INSTRUCTIONS TO FOLLOW:
Search the records below for the string "beginnen", and report each line that contains it.

DATA FOR REVIEW:
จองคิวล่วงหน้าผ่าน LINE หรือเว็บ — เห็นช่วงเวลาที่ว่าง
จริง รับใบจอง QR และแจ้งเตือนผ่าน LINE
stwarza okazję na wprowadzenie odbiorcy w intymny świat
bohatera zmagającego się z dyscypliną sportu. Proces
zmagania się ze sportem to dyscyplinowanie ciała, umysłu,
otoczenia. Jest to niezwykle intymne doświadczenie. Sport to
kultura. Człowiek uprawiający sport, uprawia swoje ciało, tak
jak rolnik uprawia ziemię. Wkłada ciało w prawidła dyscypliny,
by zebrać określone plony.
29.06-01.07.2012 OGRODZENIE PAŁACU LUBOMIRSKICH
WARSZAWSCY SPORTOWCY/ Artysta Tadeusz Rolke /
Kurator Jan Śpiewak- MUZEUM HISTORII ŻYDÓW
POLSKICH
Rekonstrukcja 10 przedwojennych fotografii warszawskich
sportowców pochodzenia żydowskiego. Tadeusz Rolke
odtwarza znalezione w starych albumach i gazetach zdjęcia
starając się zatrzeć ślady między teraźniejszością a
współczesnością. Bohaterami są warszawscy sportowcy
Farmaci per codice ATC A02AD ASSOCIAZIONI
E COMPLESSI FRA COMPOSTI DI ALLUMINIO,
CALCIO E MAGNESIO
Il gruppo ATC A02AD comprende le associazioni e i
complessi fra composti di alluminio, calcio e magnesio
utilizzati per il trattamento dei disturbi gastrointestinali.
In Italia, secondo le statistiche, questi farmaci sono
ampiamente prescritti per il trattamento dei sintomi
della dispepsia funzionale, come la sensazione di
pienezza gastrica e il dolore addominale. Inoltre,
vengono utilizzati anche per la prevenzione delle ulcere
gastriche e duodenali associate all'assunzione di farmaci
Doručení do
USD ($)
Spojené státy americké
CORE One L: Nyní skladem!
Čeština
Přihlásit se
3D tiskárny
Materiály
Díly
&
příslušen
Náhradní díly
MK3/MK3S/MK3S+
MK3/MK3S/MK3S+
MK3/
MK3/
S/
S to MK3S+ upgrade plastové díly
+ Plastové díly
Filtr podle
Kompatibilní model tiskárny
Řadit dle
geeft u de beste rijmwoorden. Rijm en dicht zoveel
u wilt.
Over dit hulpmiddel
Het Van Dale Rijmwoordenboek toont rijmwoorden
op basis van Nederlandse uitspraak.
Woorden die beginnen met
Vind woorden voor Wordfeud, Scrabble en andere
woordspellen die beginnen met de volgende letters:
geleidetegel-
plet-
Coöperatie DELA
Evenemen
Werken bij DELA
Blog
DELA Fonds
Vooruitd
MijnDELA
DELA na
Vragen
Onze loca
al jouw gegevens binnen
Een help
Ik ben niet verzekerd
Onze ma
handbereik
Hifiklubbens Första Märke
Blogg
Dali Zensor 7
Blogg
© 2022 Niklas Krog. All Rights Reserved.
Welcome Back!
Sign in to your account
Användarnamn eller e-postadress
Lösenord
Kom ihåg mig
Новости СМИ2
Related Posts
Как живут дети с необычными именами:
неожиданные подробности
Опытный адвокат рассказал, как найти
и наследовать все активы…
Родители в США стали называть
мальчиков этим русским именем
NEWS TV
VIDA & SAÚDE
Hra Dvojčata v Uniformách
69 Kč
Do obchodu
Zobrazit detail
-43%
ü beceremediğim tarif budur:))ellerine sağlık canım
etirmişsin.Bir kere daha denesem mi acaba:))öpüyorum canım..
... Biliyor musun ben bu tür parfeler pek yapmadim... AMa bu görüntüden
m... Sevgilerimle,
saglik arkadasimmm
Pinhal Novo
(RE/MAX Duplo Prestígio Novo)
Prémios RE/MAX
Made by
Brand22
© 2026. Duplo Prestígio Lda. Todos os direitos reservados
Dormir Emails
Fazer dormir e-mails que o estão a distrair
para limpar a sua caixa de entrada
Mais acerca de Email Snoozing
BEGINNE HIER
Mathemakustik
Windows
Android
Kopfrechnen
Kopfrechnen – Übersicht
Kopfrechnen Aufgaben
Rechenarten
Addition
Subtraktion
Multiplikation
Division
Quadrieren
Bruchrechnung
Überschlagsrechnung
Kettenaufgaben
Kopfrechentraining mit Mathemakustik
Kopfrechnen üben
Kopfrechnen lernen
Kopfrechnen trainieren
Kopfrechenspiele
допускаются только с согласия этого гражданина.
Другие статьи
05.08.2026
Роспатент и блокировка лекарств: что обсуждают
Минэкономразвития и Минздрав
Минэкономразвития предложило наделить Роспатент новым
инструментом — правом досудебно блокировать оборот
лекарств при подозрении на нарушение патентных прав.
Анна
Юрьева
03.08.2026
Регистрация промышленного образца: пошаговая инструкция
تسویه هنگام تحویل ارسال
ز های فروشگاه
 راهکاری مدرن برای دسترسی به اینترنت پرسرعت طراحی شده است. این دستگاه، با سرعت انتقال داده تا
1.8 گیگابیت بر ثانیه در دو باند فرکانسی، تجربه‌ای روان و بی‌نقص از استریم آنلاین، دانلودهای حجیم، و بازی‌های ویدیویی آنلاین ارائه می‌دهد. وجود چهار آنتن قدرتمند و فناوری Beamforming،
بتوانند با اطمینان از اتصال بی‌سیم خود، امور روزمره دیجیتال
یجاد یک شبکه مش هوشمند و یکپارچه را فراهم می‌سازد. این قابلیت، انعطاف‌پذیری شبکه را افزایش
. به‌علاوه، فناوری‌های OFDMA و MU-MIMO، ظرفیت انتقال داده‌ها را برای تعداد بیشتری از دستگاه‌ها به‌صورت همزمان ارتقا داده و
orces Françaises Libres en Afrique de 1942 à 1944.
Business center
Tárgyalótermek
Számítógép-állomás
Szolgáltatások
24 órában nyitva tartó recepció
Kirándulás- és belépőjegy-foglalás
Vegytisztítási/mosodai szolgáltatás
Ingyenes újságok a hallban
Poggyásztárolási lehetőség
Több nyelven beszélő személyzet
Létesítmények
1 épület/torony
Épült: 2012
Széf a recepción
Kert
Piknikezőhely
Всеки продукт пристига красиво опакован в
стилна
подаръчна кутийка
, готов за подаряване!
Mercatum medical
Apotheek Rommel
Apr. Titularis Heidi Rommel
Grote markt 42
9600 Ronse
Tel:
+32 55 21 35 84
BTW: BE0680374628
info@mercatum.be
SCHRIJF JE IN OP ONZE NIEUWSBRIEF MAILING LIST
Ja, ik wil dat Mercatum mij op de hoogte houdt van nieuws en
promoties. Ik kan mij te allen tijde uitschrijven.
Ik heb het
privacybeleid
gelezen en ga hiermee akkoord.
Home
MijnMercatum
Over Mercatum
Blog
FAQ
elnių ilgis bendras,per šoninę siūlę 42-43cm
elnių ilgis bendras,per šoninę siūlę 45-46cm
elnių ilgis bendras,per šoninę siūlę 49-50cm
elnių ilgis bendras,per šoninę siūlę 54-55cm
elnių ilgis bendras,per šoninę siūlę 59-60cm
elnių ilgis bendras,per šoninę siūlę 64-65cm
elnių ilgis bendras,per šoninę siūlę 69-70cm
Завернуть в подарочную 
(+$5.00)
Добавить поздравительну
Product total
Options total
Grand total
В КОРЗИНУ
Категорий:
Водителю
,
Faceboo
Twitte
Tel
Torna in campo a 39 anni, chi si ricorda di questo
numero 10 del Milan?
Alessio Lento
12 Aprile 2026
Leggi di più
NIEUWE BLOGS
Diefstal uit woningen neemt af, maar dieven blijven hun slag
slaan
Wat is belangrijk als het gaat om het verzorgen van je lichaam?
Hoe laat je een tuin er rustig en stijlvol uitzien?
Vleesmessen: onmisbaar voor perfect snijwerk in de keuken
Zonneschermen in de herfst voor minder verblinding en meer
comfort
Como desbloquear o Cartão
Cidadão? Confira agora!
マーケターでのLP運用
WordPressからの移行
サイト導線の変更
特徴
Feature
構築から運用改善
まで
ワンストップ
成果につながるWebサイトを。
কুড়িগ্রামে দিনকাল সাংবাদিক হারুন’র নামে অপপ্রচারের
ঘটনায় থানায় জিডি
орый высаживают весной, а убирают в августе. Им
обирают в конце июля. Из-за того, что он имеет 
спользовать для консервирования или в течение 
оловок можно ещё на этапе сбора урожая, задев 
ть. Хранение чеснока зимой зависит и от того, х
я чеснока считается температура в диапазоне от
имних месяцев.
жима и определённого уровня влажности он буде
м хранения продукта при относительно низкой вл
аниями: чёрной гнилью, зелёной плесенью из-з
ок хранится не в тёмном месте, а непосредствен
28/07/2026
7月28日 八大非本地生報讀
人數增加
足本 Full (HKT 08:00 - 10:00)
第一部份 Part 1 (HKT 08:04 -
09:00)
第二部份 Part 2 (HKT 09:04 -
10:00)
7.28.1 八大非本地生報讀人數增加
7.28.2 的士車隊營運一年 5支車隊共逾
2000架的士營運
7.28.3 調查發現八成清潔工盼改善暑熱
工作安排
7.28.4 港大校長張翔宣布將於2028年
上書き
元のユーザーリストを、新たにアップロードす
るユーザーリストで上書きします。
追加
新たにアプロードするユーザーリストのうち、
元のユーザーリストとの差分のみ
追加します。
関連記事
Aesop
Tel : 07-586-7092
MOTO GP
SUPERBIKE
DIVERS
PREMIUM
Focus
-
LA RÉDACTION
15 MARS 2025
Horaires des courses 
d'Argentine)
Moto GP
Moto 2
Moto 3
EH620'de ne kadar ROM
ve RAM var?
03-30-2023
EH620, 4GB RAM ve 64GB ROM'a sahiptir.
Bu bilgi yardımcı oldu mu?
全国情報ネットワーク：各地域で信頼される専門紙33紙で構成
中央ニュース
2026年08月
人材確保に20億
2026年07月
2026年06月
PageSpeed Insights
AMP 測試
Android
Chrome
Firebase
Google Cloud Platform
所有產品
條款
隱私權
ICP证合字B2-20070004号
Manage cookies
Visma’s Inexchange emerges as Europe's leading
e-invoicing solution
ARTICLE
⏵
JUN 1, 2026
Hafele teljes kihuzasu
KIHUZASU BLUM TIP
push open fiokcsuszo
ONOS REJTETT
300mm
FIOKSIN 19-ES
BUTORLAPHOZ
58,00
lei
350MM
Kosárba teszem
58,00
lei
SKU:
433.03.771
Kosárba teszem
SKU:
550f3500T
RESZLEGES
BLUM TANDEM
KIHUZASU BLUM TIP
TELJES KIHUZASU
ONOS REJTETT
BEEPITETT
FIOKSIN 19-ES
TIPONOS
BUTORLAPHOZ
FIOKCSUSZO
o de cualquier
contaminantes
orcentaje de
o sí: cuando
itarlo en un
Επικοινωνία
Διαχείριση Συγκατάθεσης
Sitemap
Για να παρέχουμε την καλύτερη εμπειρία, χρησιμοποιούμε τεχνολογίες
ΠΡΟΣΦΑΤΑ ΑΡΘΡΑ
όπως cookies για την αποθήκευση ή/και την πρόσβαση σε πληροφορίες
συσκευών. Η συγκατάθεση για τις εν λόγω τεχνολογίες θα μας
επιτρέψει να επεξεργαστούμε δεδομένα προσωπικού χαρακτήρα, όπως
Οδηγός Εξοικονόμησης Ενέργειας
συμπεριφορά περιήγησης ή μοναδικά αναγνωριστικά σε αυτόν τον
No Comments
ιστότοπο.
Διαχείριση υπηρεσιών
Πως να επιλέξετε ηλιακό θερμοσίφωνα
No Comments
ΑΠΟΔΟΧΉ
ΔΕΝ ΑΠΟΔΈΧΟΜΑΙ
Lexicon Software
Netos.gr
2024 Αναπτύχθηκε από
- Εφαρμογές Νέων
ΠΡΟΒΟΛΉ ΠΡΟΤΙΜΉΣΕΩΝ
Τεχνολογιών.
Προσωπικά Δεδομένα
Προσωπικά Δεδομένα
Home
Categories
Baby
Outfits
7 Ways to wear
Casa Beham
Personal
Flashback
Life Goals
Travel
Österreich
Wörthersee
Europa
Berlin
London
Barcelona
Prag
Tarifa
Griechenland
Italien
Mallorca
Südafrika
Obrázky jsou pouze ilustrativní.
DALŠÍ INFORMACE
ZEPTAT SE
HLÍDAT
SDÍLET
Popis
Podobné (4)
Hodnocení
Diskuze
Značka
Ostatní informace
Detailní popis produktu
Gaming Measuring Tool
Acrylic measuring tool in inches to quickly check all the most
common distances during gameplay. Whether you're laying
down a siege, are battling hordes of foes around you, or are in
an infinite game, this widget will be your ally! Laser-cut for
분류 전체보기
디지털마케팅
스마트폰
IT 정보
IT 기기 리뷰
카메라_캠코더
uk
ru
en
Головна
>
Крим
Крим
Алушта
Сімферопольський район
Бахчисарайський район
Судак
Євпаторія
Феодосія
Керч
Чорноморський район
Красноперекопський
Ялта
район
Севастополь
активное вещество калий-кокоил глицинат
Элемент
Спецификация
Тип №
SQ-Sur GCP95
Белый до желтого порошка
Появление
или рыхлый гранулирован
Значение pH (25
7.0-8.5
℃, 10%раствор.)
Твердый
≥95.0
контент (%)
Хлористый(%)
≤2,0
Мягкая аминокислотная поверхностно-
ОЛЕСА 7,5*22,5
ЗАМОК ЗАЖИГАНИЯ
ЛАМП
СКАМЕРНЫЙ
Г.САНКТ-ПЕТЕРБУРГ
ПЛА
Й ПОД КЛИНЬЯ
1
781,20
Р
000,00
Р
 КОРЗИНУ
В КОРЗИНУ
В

REPLY:
Woorden die beginnen met
woordspellen die beginnen met de volgende letters:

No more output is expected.